有人能帮助我在sqoop增量模式中append和lastmodified模式的确切区别吗?当使用append模式(使用--check列作为timestamp)可以完成相同的操作时,lastmodified需要做什么?它的工作原理相同,并导入更新的和插入的记录。
ie3xauqp1#
模式:append可用于知道最后一个值的列。mode:lastmodified模式可用于timestamp列。可能很难记住上次修改的时间戳。如果你知道上次修改的时间戳,你可以直接使用第一种方法。
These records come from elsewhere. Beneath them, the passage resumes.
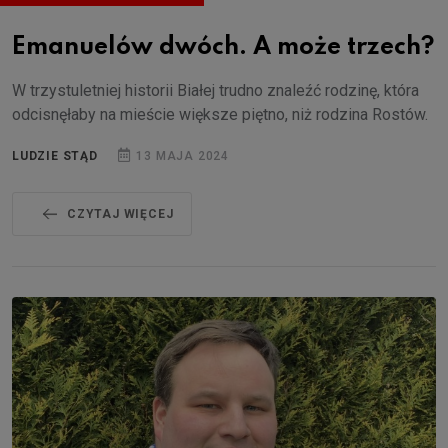
Emanuelów dwóch. A może trzech?
W trzystuletniej historii Białej trudno znaleźć rodzinę, która
odcisnęłaby na mieście większe piętno, niż rodzina Rostów.
LUDZIE STĄD
13 MAJA 2024
CZYTAJ WIĘCEJ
模式:追加
mysql> describe emp;+--------+--------------+------+-----+---------+-------+| Field | Type | Null | Key | Default | Extra |+--------+--------------+------+-----+---------+-------+| id | int(11) | YES | | NULL | || name | varchar(100) | YES | | NULL | || deg | varchar(100) | YES | | NULL | || salary | int(11) | YES | | NULL | || dep | varchar(10) | YES | | NULL | |+--------+--------------+------+-----+---------+-------+5 rows in set (0.00 sec)
mysql> describe emp;
+--------+--------------+------+-----+---------+-------+
| Field | Type | Null | Key | Default | Extra |
| id | int(11) | YES | | NULL | |
| name | varchar(100) | YES | | NULL | |
| deg | varchar(100) | YES | | NULL | |
| salary | int(11) | YES | | NULL | |
| dep | varchar(10) | YES | | NULL | |
5 rows in set (0.00 sec)
使用sqoop命令导入数据。
sqoop import \--connect jdbc:mysql://quickstart:3306/retail_db \--username retail_dba \--password cloudera \-m 3 \--table emp \--split-by id \--columns id,name,deg \--warehouse-dir /user/sqoop/ \--delete-target-dir \--as-textfile
sqoop import \
--connect jdbc:mysql://quickstart:3306/retail_db \
--username retail_dba \
--password cloudera \
-m 3 \
--table emp \
--split-by id \
--columns id,name,deg \
--warehouse-dir /user/sqoop/ \
--delete-target-dir \
--as-textfile
hdfs输出
[cloudera@quickstart lib]$ hadoop fs -ls -R /user/sqoop/drwxr-xr-x - cloudera supergroup 0 2017-12-02 13:14 /user/sqoop/emp-rw-r--r-- 1 cloudera supergroup 0 2017-12-02 13:14 /user/sqoop/emp/_SUCCESS-rw-r--r-- 1 cloudera supergroup 70 2017-12-02 13:14 /user/sqoop/emp/part-m-00000-rw-r--r-- 1 cloudera supergroup 64 2017-12-02 13:14 /user/sqoop/emp/part-m-00001-rw-r--r-- 1 cloudera supergroup 86 2017-12-02 13:14 /user/sqoop/emp/part-m-00002mysql> select * from emp;+------+---------+--------------+--------+------+| id | name | deg | salary | dep |+------+---------+--------------+--------+------+| 1201 | gopal | manager | 50000 | tp || 1202 | manisha | Proof reader | 50000 | TP || 1203 | php dev | TECH WRITER | 50000 | AC || 1204 | Nilesh | Domino dev | 70000 | AF || 1205 | Vinayak | Java dev | 50000 | IT || 1206 | Amish | Cog dev | 60000 | IT || 1207 | Jatin | Oracel dev | 40001 | IT || 1208 | Viren | Java dev | 70004 | IT || 1209 | Ashish | Oracel dev | 40001 | IT || 1210 | Satish | Java dev | 70004 | IT |+------+---------+--------------+--------+------+10 rows in set (0.00 sec)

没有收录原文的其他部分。